J'espérais au moins qu'un article écrit par quelqu'un ayant été sur place ferait changer les choses.
Ou au moins leur faire prendre conscience de ce qui se passait ici.
Plus je m'avançais vers le sud de la ville, plus les bâtiments étaient à terre. Les rues étaient encombrées de gravats. Des morceaux de mobilier peint, des restes d'étoffes traînaient au milieu des pierres. Je ne voyais pas de cadavres. Ils étaient sans doute sous les décombres, dans les caves pour les plus chanceux.
Rien ne bougeait. Même les habituels chiens et chats errants avaient fui la ville. Il reviendraient peut-être quand les combats seront terminés, accompagnés de charognards du désert.
Il devenait de plus en plus difficile d'avancer dans la rue. D'ailleurs, ce que prenait mon appareil n'avait plus rien d'une rue. Je marchais à travers un champs de ruines. Je finis par ranger mon appareil, préférant avoir les mains libres en cas de chute. J'escaladais un tas de débris, m'aidant des poutres. Un des mur de la maison tenait encore debout, il me permettrait d'observer la partie de la ville la plus touchée, sans pour autant être vue par l'armée attaquante.
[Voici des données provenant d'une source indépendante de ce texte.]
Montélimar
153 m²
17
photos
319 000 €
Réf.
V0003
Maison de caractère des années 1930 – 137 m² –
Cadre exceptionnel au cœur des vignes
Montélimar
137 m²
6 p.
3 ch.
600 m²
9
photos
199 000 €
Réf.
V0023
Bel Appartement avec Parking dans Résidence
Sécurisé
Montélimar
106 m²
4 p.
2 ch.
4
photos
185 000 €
La veille, un commerçant dont la boutique avait été détruite nous avait rapporté la mort d'une femme, tuée par les tirs d'un soldat adverse. Elle errait parmi les ruines à la recherche de son mari et avait fait l'erreur de se montrer. Et comme de chaque coté, on tirait sans vraiment prendre le temps de voir qui était dans le viseur, cette femme était morte, abattue comme n'importe quel gibier de chasse.
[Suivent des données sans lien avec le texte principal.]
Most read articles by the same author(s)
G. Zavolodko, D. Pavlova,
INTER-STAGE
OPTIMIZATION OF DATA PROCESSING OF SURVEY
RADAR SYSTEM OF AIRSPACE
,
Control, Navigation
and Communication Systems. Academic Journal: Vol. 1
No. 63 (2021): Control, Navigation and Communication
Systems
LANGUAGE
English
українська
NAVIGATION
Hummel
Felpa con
Je ne ferais pas cette erreur. Je tenait trop à la vie pour cela. Et j'avais un reportage à finir. Cachée derrière le pan de mur, je risquais un coup d’œil de l'autre coté. Ce que je vis m'horrifia : alors que dans les quartiers que j'avais traversés, il y avaient encore quelques rares maisons rescapées, ce que j'avais sous les yeux me montrait un gigantesque champ de ruine. Pas un mur n'était encore droit, pas une seule maison intacte pour narguer les bombes. Seulement des poutres brisées qui sortaient des amas de pierre, pointant vers le ciel comme des doigts accusateurs. Seulement des creux formés par les souffles des explosions, tellement puissants qu'ils avaient creusé le sol. La terre rouge de ce pays associée au sable ocre du désert recouvrait tous d'une fine couche rouge orangé.
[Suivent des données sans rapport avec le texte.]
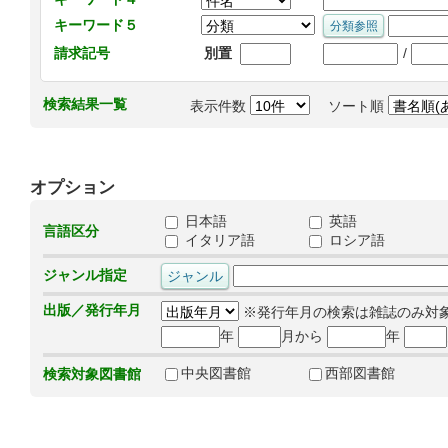
キーワード５
/
請求記号
別置
検索結果一覧
表示件数
ソート順
オプション
日本語
英語
言語区分
イタリア語
ロシア語
ジャンル指定
出版／発行年月
※発行年月の検索は雑誌のみ対
年
月から
年
中央図書館
西部図書館
検索対象図書館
Reprenant mon appareil, j'immortalisais les poutres lancées vers le ciel, les ruines. En écartant l’œil de l'objectif, je me rendis compte de ce que cette destruction impliquait. Là où il n'y avait que des ruines aurait du se trouver les casernements des soldats, les unités chargées de défendre la ville. Et il n'y avait plus rien. Je repoussais de mon esprit les possibles sénarii que cette constatation impliquait. Mon reportage avant tout.
Prudemment, je descendis de mon perchoir et m'avançais à travers les monceaux de gravats. Si je pouvais m'approcher assez près des anciens casernements et des positions de l'armée attaquante pour prendre quelques photographies...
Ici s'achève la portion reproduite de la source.